#### DATA
BEGIN

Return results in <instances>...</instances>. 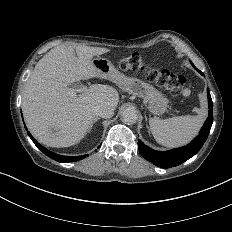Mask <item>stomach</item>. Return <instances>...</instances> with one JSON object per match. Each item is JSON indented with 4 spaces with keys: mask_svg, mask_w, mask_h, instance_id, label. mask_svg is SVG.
Returning a JSON list of instances; mask_svg holds the SVG:
<instances>
[{
    "mask_svg": "<svg viewBox=\"0 0 232 232\" xmlns=\"http://www.w3.org/2000/svg\"><path fill=\"white\" fill-rule=\"evenodd\" d=\"M100 77L115 83L120 89L134 97L142 98L148 110L154 115L167 111V98L152 85L132 76H127L115 68L114 64L104 57L93 59Z\"/></svg>",
    "mask_w": 232,
    "mask_h": 232,
    "instance_id": "1",
    "label": "stomach"
}]
</instances>
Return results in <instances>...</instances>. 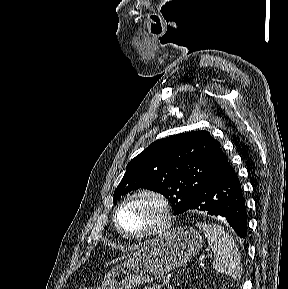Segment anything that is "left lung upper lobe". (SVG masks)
<instances>
[{"mask_svg": "<svg viewBox=\"0 0 288 289\" xmlns=\"http://www.w3.org/2000/svg\"><path fill=\"white\" fill-rule=\"evenodd\" d=\"M226 162L220 143L207 131L157 140L128 163L114 201L132 190L145 188L164 195L174 215L184 213Z\"/></svg>", "mask_w": 288, "mask_h": 289, "instance_id": "5c2ea615", "label": "left lung upper lobe"}]
</instances>
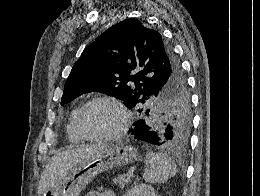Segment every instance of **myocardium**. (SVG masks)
Returning a JSON list of instances; mask_svg holds the SVG:
<instances>
[{
  "label": "myocardium",
  "mask_w": 260,
  "mask_h": 196,
  "mask_svg": "<svg viewBox=\"0 0 260 196\" xmlns=\"http://www.w3.org/2000/svg\"><path fill=\"white\" fill-rule=\"evenodd\" d=\"M98 102H105V103L115 106L118 109V111L120 112L121 118H122L121 125L118 129H116L112 133L102 135V136H94V135L87 134L81 124V116H82L83 112L89 106H91L94 103H98ZM130 124H131V117L128 112V109L118 98L111 96V95L93 96L92 98L87 100L85 103H83L79 107V109L76 112V116H75L76 129L78 130V132L80 133L81 137L84 140L91 141V142L102 143V142H109V141L119 139L126 134V132L128 131V129L130 127Z\"/></svg>",
  "instance_id": "f54148a6"
}]
</instances>
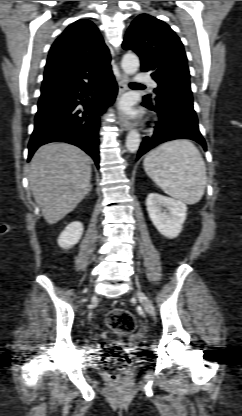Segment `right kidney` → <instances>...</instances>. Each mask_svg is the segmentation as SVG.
Returning a JSON list of instances; mask_svg holds the SVG:
<instances>
[{
	"instance_id": "ca27d5eb",
	"label": "right kidney",
	"mask_w": 242,
	"mask_h": 416,
	"mask_svg": "<svg viewBox=\"0 0 242 416\" xmlns=\"http://www.w3.org/2000/svg\"><path fill=\"white\" fill-rule=\"evenodd\" d=\"M83 234V224L79 221L70 223L60 234L58 245L61 248L68 249L76 245Z\"/></svg>"
}]
</instances>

END

#### TASK STATEMENT
Repeat word for word the lines beginning at the one with "segmentation as SVG." and ending at the final line of the records above, both included, and no others. Leave the pictures out.

#### TASK ANSWER
Segment `right kidney` → <instances>...</instances>. Each mask_svg is the segmentation as SVG.
Returning a JSON list of instances; mask_svg holds the SVG:
<instances>
[{
	"instance_id": "ca27d5eb",
	"label": "right kidney",
	"mask_w": 242,
	"mask_h": 416,
	"mask_svg": "<svg viewBox=\"0 0 242 416\" xmlns=\"http://www.w3.org/2000/svg\"><path fill=\"white\" fill-rule=\"evenodd\" d=\"M83 234V224L79 221L70 223L60 234L58 245L61 248L68 249L76 245Z\"/></svg>"
}]
</instances>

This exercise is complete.